In the following plots, we show learning progress for 3 agents during training.
1. In all cases, our methods (GBAC and RBAC) achieve high returns in the low data regime.
2. Although MB sometimes displays a training performance comparable to that of GBAC/RBAC, its test-time performance is still lower than the other methods. This is because MB is not able to adapt to outside of distribution tasks. Also, the performance of GBAC and RBAC was boosted by using a more fine-grained action optimization at test time, while MB did not experience this increase of performance (due to the model is not as accurate).
Ant crippled leg
Arm force perturbations
Half-Cheetah immobilized joint
At each timestep, GBAC takes 1 gradient step to adapt its parameters from theta*. We measured the effect of these parameter updates, and show them in the histograms below. We compute the model error over the next K steps of the adapted model, as well as the model error over the next K steps of the pre-updated model (i.e. non-adapted model). The adapted model error distribution is clearly lower than that of the pre-updated model error. Thus, we can deduce that adaptation is important.
Half-Cheetah pier, run #1
Half-Cheetah pier, run #2
Half-Cheetah sloped terrain, run #1
Half-Cheetah sloped terrain, run #2
To see how training distribution affects test performance, we ran an experiment that used GBAC to train models of the 7-DOF arm, where each model was trained on the same number of datapoints during meta-training, but those datapoints came from different ranges of force perturbations. We observe (in the plot below) that
1. Seeing more during training is helpful during testing --- a model that saw a large range of force perturbations during training performed the best
2. A model that saw no perturbation forces during training did the worst
3. The middle 3 models show comparable performance in the "constant force = 4" case, which is an out-of-distribution task for those models. Thus, there is not actually a strong restriction on what needs to be seen during training in order for adaptation to occur at train time (though there is a general trend that more is better)

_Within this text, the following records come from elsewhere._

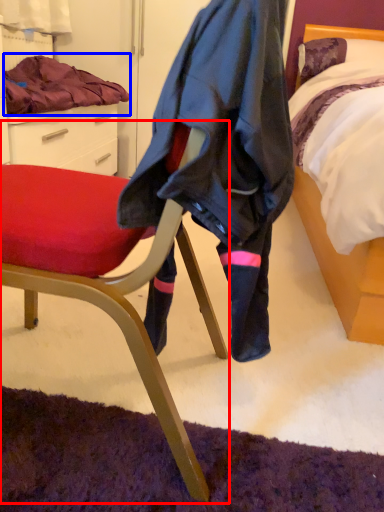 Question: Which of the following is the closest to the observer, chair (highlighted by a red box) or blanket (highlighted by a blue box)?

Choices:
 (A) chair
 (B) blanket

Answer: (A) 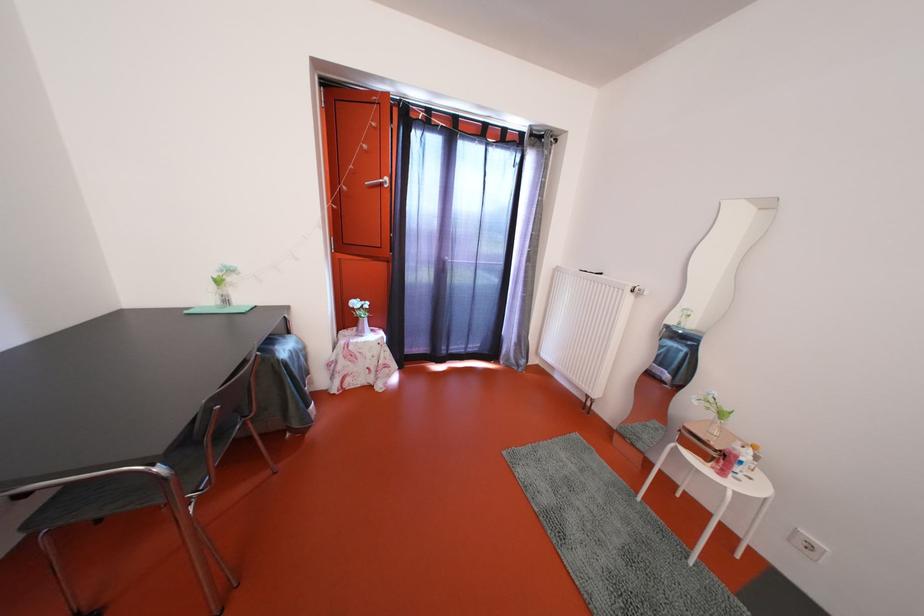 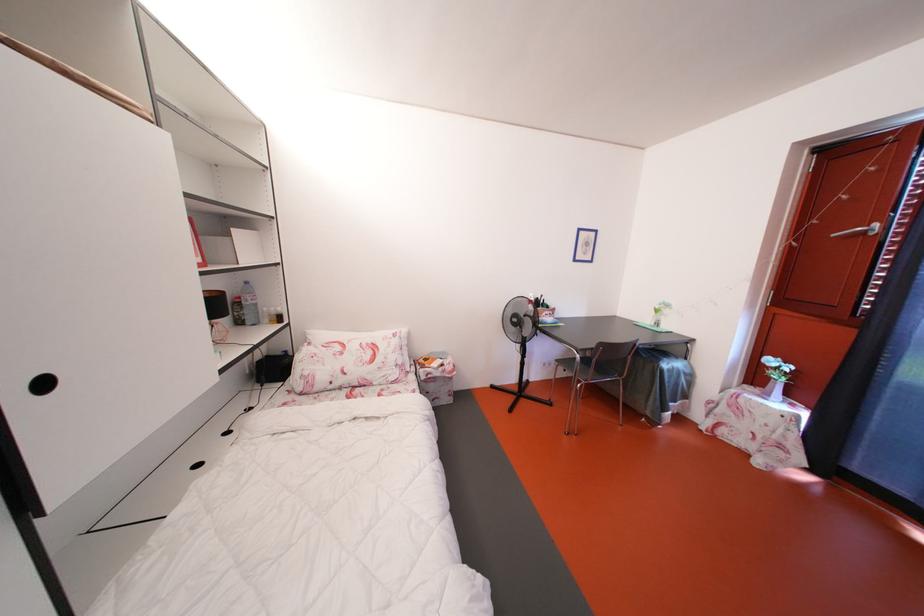 The point at (165, 475) is marked in the first image. Where is the corresponding point in the second image?

(585, 362)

1) Half-cheetah: immobilized joint (i.e., the agent cannot apply torques to that joint).
Test on immobilizing joint from training dist, immobilizing joint NOT in training dist, and immobilizing joint during a rollout.
2) Half-cheetah: sloped terrain
Test on gentle upward slope, steep upward slope, and steep up/down hill.
3) Half-cheetah: pier with sections of different damping
Test on a random configuration of pier damping
4) Ant: crippled leg (i.e., the agent cannot apply torques to that leg, and the leg itself is shrunk).
Test on crippling leg from training dist, crippling leg NOT in training dist, and crippling leg during a rollout.
5) 7-DoF arm: force perturbations
Test on small perturbations, large perturbations, and constantly changing perturbations.